Assigned task> Copy out all lines from the entries below in which "язуємо" occurs.

(Beginning of Input material)

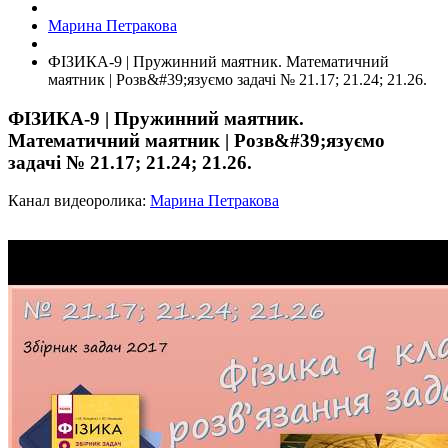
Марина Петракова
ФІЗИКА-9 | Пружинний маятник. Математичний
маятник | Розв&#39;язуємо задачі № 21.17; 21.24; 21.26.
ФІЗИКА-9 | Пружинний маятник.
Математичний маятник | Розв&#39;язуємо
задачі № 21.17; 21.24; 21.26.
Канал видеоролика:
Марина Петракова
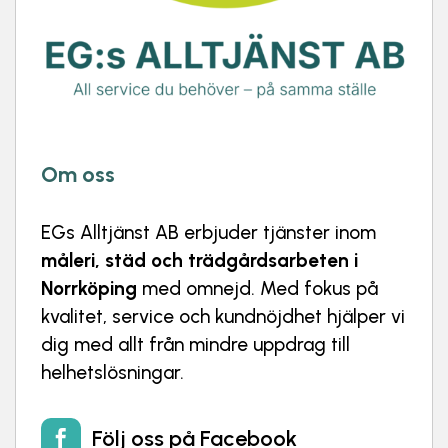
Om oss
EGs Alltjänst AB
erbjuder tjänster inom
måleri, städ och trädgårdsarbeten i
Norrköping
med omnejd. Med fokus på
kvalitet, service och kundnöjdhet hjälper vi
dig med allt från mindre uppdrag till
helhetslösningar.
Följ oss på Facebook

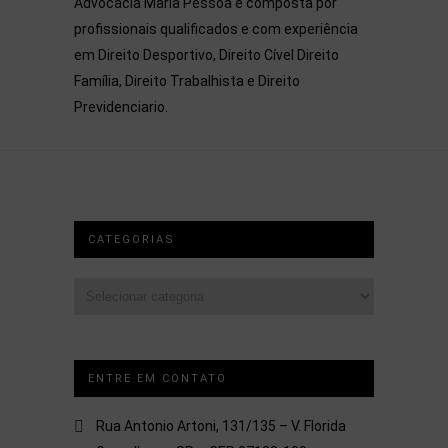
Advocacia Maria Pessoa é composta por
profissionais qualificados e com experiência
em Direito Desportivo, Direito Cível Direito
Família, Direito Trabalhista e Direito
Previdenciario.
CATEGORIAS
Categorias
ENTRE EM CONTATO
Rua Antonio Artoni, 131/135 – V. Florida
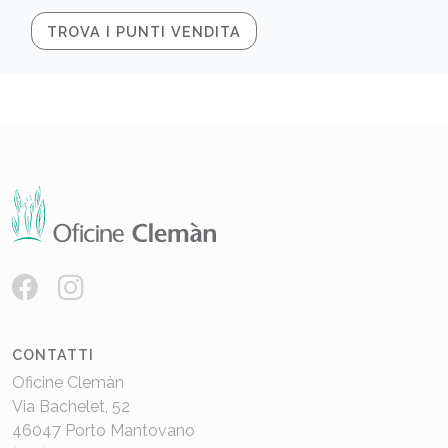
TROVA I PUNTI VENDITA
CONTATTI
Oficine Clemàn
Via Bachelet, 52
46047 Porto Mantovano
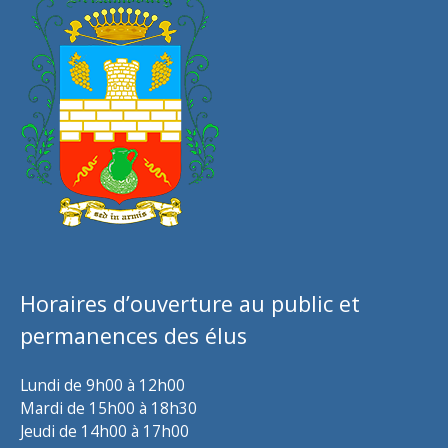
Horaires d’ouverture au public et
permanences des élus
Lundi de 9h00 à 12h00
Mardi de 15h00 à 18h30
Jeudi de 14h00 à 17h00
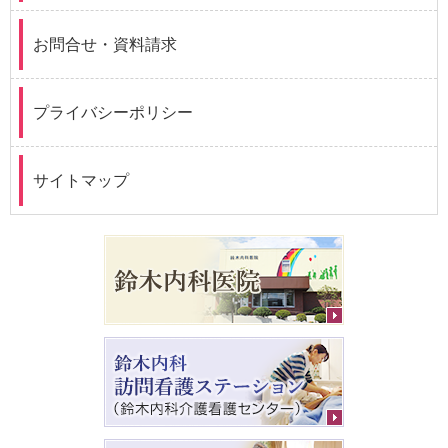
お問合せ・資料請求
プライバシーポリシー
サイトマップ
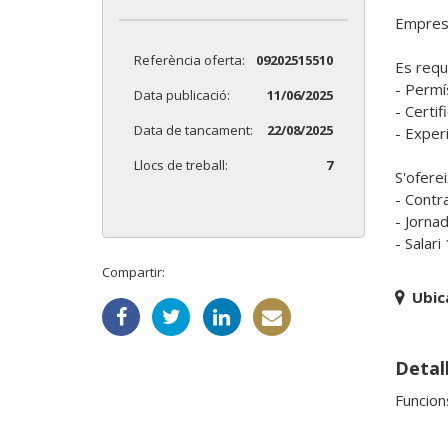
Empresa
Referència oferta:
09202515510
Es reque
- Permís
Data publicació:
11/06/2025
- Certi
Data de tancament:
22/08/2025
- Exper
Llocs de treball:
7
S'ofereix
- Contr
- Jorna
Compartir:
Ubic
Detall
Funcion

(End of Input material)

Output for this task>
маятник | Розв&#39;язуємо задачі № 21.17; 21.24; 21.26.
Математичний маятник | Розв&#39;язуємо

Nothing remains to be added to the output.